На самом деле, она солгала — её Франсиско изливался, исповедовался ей добрых полтора часа, а то и больше, то тихо, то надрывно, путано и болезненно, часто меняя ход своих мыслей, часто думая, что говорит не всю правду, но не будучи способным сказать много правды, потому что сам не знал, знает ли он, что он думает, что он знает и чего он хочет. Она его раньше никогда таким не видела, растерянным и разбитым. Да, мечтательный, да, иногда излишне впечатлительный для своего положения, но такой…

— Гитлер? — Серрано Суньер задумчиво вздохнул, хмурясь и обдумывая следующие слова. Она явно хотела услышать не о том, как продвигается война с Великобританией, кампания против евреев и немного шаткая, как лично ему иногда казалось, дружба с Советским Союзом. — Что конкретно? Я сам не очень осведомлён… Всё-таки, я немного о нём могу знать, сам не особо интересовался.

— Да ладно, — усмехнулась Кармен. — Ты слишком близок с моим мужем, чтобы не интересоваться им в достаточной мере.

— Ну, если так, то хорошо. Адольф Гитлер, он… переменчивый, я бы сказал. Он обычно вроде довольно мягкий, вежливый, во многом приятный, насколько я могу знать. С другой стороны, он очень нервный и немного истеричный, а также довольно скрытный, мнительный, местами немного инфантильный, я бы сказал, и очень подозрительный. Хотя, возможно. Ему по статусу положено, — Кармен на эти слова лишь качнула головой, мысленно не соглашаясь, но ничего не сказала. — Человек, в общем, неоднозначный.

— Ещё подробнее, — негромко, но с лёгким нажимом попросила она.

— Щепетилен, аккуратен. При себе держит только нужных людей. Много читает, любит оперу… Он, по-моему, очень не любит и очень раздражается, когда что-то идёт не так, как ему нужно, но все мы такие, с этим ничего уж не поделаешь… На самом деле, нет, даже не так, скорее, как он хочет. Он очень плохо смиряется с тем, что что-то может быть не так. Всё вокруг, даже он сам должно быть, пока он этого хочет. Такое… немного неприятное, хоть иногда и не чуждое мне видение мира.

Кармен сама во многом имела подобные черты, и сначала ей всё показалось нормальным и правильным. Но потом она подумала, насколько же отличаются желания и амбиции её и Адольфа Гитлера, и подумала о Франсиско, который хоть с ней и жил, общался и дружил хорошо, но всё равно ушёл к священнику мужского пола, который таких черт не имел совсем. Да и если фюрер будет устраивать её мужу ревнивые истерики — тоже хорошего мало, как ни посмотри. И хоть иногда Франсиско неплохо вернуть в реальность, но делать это лучше всё-таки не так.

— Он внимателен к людям?

— Не знаю, но вряд ли. Для этого он слишком любит себя.

А она ведь сама поняла, что что-то не так, только когда он сам к ней пришёл. Не видела будто до этого ничего, никаких изменений, никаких признаков боли, горечи и страданий, не заметила даже, что он и с любимой дочерью почти общаться перестал, и так странно смотрит теперь на своего священника, и так тих, и так беспокоен.

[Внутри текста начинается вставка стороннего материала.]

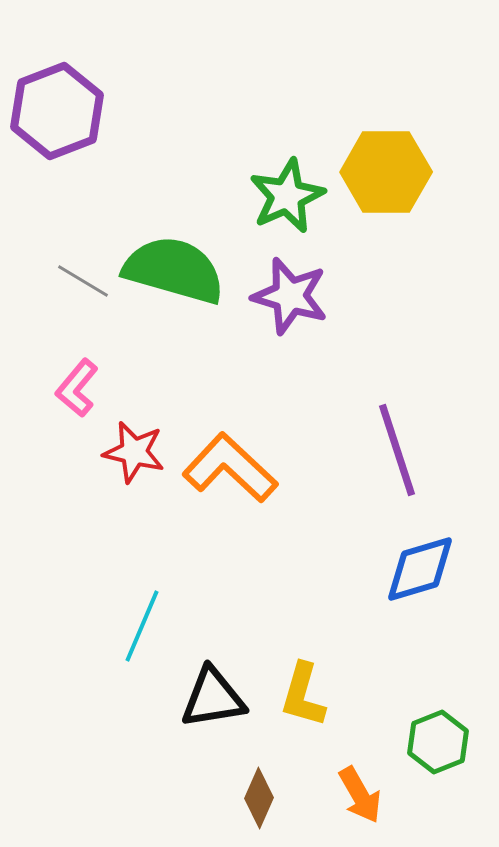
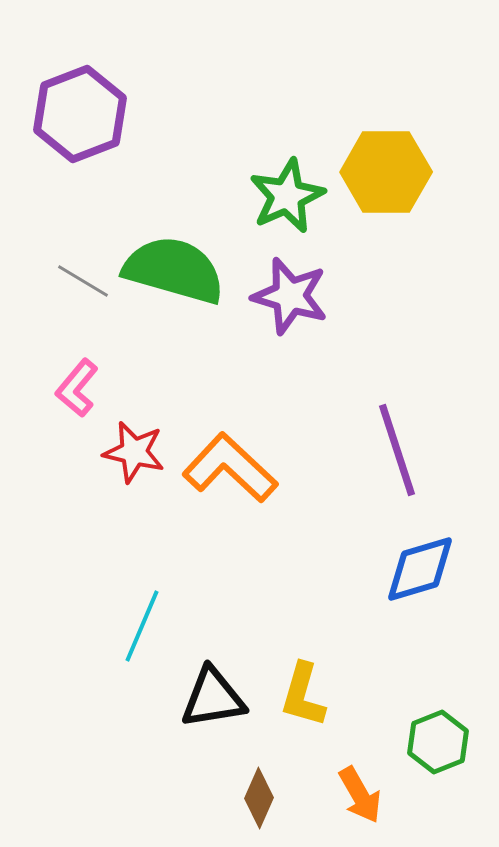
purple hexagon: moved 23 px right, 3 px down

А ведь она никогда не считала себя плохой женой ему, никогда.

— А как ты сам к нему относишься?

На самом деле, ясно было, что неоднозначно, иначе ответы напоминали бы военное донесение, а не среднего качества ответ у школьной доски, но узнать это из его уст было бы куда приятнее.

— Я во многом восхищаюсь его амбициозностью, умением осуществлять свои планы и добиваться всего желаемого, но скорее я восхищён не им, а величием, силой и победами Третьего Рейха, который он построил фактически из ничего. Единственное, что мне не очень нравится в этой стране — это гонения на людей, не соответствующих определённым характеристикам, тем более, довольно кровавые, а это в основном его рук дело, — Кармен вспомнила, что замужем, вообще-то, за марраном, и немного плотоядно ухмыльнулась пониманию, что не только над Франсиско так хорошо поиздевались Бог и судьба. — Что до самой его личности, я вряд ли питаю к нему много приязни — мне не нравится его мнительность, самоуверенность и эта пресловутая истеричность. Ну, и, конечно, неудачи Третьего Рейха в войне с Великобританией немного подрывают мою веру… но я всё же считаю, что Германия выйдет победителем.

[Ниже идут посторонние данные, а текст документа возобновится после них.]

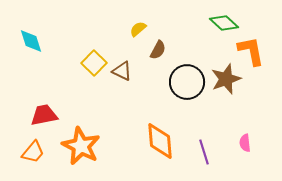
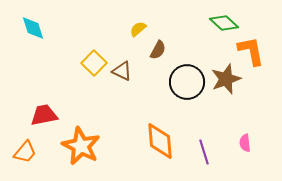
cyan diamond: moved 2 px right, 13 px up
orange trapezoid: moved 8 px left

— Спасибо, Рамон, — сказала Кармен. — Я сделала нужные мне выводы. Я не изменила своего решения, и ты будешь стараться уговорить Франсиско на личную встречу с Гитлером.

— Хорошо. И всё же, зачем всё это? — спросил Серрано Суньер.

— Я всегда считала тебя умным человеком. Не заставляй меня разубеждаться в этом, — и он её, похоже, понял.